Is GISAID free to use?

Yes for registered researchers. Anyone with a verifiable academic, public health, or research affiliation can register and access the data. Use is governed by terms that require crediting data submitters when using sequences in publications. GISAID does not allow indiscriminate redistribution of the underlying sequence files, which is the source of most of the criticism against it.

Why isn't all sequence data on GenBank?

Many national labs choose GISAID specifically because of the credit-and-attribution model. Submitting a sequence to GenBank gives any user worldwide unrestricted access to use it without obligation to acknowledge the contributor. For low-income country labs, where sequencing capacity was built with limited funding and academic credit is part of the value proposition, GISAID has been a more politically sustainable model. The trade-offs are widely debated but the contribution differential is real.

Can Nextstrain detect a brand-new pathogen?

Not directly.
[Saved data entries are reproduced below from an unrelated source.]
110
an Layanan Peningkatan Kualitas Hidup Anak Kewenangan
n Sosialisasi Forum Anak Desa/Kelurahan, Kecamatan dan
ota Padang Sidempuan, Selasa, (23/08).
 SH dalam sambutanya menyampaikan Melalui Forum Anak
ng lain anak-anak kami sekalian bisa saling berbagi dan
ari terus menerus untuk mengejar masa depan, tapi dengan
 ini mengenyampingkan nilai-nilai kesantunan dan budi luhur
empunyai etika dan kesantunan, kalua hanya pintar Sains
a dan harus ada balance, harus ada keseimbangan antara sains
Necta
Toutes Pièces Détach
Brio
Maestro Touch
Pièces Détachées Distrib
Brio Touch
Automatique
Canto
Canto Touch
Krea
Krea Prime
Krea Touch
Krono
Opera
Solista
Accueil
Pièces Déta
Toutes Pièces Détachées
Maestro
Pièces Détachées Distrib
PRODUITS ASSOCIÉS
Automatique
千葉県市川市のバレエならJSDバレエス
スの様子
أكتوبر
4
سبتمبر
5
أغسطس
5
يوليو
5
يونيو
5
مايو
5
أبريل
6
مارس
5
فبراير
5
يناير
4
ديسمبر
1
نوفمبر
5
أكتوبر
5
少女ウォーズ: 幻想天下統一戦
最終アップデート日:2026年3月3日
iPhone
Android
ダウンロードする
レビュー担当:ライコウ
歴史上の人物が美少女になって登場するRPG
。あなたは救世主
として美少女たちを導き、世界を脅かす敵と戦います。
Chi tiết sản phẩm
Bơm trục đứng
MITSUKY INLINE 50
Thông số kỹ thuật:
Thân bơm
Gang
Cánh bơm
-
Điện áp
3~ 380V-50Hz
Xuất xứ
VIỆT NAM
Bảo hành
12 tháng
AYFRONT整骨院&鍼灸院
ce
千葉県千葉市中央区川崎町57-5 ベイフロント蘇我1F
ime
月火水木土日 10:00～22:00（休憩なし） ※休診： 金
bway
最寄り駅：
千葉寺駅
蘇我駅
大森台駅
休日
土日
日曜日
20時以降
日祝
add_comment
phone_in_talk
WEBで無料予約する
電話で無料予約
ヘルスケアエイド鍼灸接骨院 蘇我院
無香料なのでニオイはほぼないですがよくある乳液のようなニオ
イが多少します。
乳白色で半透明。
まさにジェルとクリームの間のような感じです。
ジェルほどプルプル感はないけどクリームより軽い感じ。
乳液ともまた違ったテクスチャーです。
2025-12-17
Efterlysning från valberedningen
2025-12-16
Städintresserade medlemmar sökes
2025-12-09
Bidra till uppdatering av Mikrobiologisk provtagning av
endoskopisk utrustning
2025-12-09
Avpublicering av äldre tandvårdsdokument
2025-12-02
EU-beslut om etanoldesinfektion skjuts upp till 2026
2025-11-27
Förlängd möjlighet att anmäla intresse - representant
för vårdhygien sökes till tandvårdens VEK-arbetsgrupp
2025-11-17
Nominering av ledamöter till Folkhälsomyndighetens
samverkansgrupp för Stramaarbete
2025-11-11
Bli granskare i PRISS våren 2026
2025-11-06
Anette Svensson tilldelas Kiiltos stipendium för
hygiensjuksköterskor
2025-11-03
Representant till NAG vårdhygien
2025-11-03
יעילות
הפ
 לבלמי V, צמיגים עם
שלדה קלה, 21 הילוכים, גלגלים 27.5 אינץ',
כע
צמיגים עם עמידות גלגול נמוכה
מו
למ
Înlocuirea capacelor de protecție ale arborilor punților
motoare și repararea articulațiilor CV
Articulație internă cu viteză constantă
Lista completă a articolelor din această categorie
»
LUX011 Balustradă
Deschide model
Nextstrain visualizes already-identified pathogens. Detecting an entirely novel pathogen still requires unbiased metagenomic sequencing and bioinformatic pipelines that compare reads against all known references. Once a novel pathogen is identified and its first sequences are uploaded, Nextstrain can take over for tracking its spread and evolution.

How fast can a variant be identified?

For well-monitored pathogens like SARS-CoV-2 and seasonal flu, identification is days. For less-funded pathogens, weeks to months. The constraint is sample collection and sequencing throughput at the source, not the analytical infrastructure. The gap between "the variant exists" and "the variant is identified" is essentially the size of the surveillance investment in the country where it first emerges.

Does genomic surveillance help with outbreak response on the ground?

Yes, in two ways. It helps decision-makers know which strain is circulating, which informs vaccine, treatment, and diagnostic choices. And it helps trace transmission chains in real time, including identifying superspreader events, healthcare-associated outbreaks, and cross-border importation. Public health teams that have built sequence-informed contact tracing have closed outbreaks faster than those relying only on epidemiological case-finding.